* **Work task**
Go through the entries below. Copy each line in which "figure" appears.

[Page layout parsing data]
☆ ☆ ☆

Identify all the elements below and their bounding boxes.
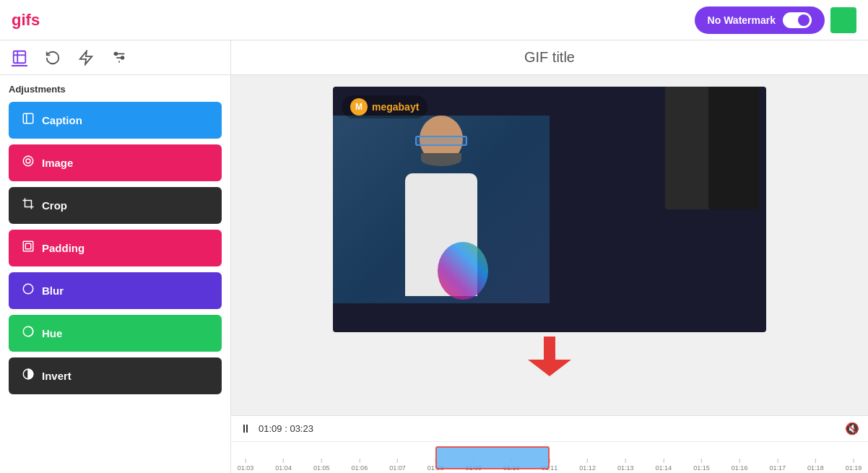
- timeline-tick: 01:14: [656, 459, 672, 472]
- svg-rect-9: [23, 113, 33, 123]
- svg-point-16: [23, 284, 33, 294]
- gif-title: GIF title: [524, 49, 575, 66]
- movie-figure-body-2: [708, 87, 759, 209]
- tab-adjustments[interactable]: [12, 49, 27, 66]
- presenter-side: [333, 116, 550, 303]
- app-logo: gifs: [12, 11, 40, 30]
- green-action-button[interactable]: [830, 7, 856, 33]
- invert-icon: [22, 368, 35, 384]
- content-area: GIF title M megabayt: [231, 40, 868, 473]
- presenter-beard: [421, 153, 461, 166]
- invert-label: Invert: [42, 370, 71, 382]
- crop-icon: [22, 197, 35, 214]
- no-watermark-button[interactable]: No Watermark: [695, 6, 825, 34]
- hue-icon: [22, 325, 35, 342]
- sidebar: Adjustments Caption Image Crop: [0, 40, 231, 473]
- svg-point-12: [26, 159, 30, 163]
- sidebar-tabs: [0, 40, 230, 75]
- blur-icon: [22, 282, 35, 299]
- svg-rect-19: [544, 337, 555, 360]
- padding-label: Padding: [42, 242, 84, 254]
- hue-label: Hue: [42, 327, 62, 339]
- hue-button[interactable]: Hue: [9, 315, 222, 352]
- padding-button[interactable]: Padding: [9, 230, 222, 266]
- timeline-tick: 01:17: [769, 459, 786, 472]
- shirt-design: [438, 242, 488, 300]
- blur-label: Blur: [42, 285, 64, 297]
- blur-button[interactable]: Blur: [9, 272, 222, 309]
- watermark-text: megabayt: [372, 101, 419, 113]
- image-icon: [22, 155, 35, 171]
- presenter-glasses: [415, 136, 467, 146]
- caption-label: Caption: [42, 114, 82, 126]
- svg-marker-3: [80, 51, 92, 64]
- mute-button[interactable]: 🔇: [845, 422, 859, 435]
- sidebar-content: Adjustments Caption Image Crop: [0, 75, 230, 473]
- timeline-tick: 01:13: [617, 459, 634, 472]
- header: gifs No Watermark: [0, 0, 868, 40]
- timeline-tick: 01:06: [352, 459, 368, 472]
- play-pause-button[interactable]: ⏸: [240, 422, 251, 435]
- time-display: 01:09 : 03:23: [259, 423, 313, 434]
- crop-label: Crop: [42, 199, 67, 212]
- caption-icon: [22, 112, 35, 129]
- adjustments-label: Adjustments: [9, 84, 222, 95]
- mute-icon: 🔇: [845, 422, 859, 435]
- gif-preview: M megabayt: [333, 87, 766, 332]
- timeline-tick: 01:07: [389, 459, 406, 472]
- timeline-tick: 01:03: [238, 459, 254, 472]
- svg-marker-20: [528, 360, 571, 376]
- main-layout: Adjustments Caption Image Crop: [0, 40, 868, 473]
- timeline-selected-range[interactable]: [435, 446, 550, 469]
- timeline-tick: 01:16: [732, 459, 748, 472]
- svg-point-7: [115, 52, 118, 55]
- down-arrow-icon: [528, 337, 571, 376]
- tab-effects[interactable]: [78, 50, 94, 66]
- watermark-overlay: M megabayt: [342, 95, 428, 118]
- arrow-container: [528, 338, 571, 374]
- image-button[interactable]: Image: [9, 144, 222, 181]
- timeline-tick: 01:15: [693, 459, 710, 472]
- gif-title-bar: GIF title: [231, 40, 868, 75]
- watermark-toggle[interactable]: [783, 12, 812, 28]
- timeline-section: ⏸ 01:09 : 03:23 🔇 01:0301:0401:0501:0601…: [231, 415, 868, 473]
- svg-rect-0: [14, 51, 26, 63]
- no-watermark-label: No Watermark: [708, 14, 776, 26]
- play-pause-icon: ⏸: [240, 422, 251, 435]
- watermark-logo-icon: M: [350, 98, 368, 116]
- svg-rect-14: [23, 241, 33, 251]
- svg-point-11: [23, 156, 33, 166]
- time-total: 03:23: [290, 423, 313, 434]
- timeline-tick: 01:18: [807, 459, 824, 472]
- svg-point-8: [121, 56, 124, 59]
- presenter-body: [405, 173, 477, 296]
- tab-rotate[interactable]: [45, 50, 61, 66]
- timeline-controls: ⏸ 01:09 : 03:23 🔇: [231, 416, 868, 442]
- svg-rect-15: [25, 243, 31, 249]
- crop-button[interactable]: Crop: [9, 187, 222, 224]
- image-label: Image: [42, 157, 73, 169]
- timeline-tick: 01:05: [313, 459, 330, 472]
- invert-button[interactable]: Invert: [9, 357, 222, 394]
- timeline-tick: 01:04: [275, 459, 292, 472]
- movie-figure-2: [708, 87, 759, 209]
- timeline-tick: 01:19: [846, 459, 862, 472]
- timeline-tick: 01:12: [579, 459, 596, 472]
- tab-filters[interactable]: [111, 50, 127, 66]
- header-actions: No Watermark: [695, 6, 856, 34]
- timeline-track[interactable]: 01:0301:0401:0501:0601:0701:0801:0901:10…: [231, 442, 868, 473]
- caption-button[interactable]: Caption: [9, 102, 222, 139]
- preview-area: M megabayt: [231, 75, 868, 415]
- presenter-figure: [383, 116, 499, 303]
- padding-icon: [22, 240, 35, 256]
- time-current: 01:09: [259, 423, 282, 434]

☆ ☆ ☆

* **Answer space**
- movie-figure-body-2: [708, 87, 759, 209]
- movie-figure-2: [708, 87, 759, 209]
- presenter-figure: [383, 116, 499, 303]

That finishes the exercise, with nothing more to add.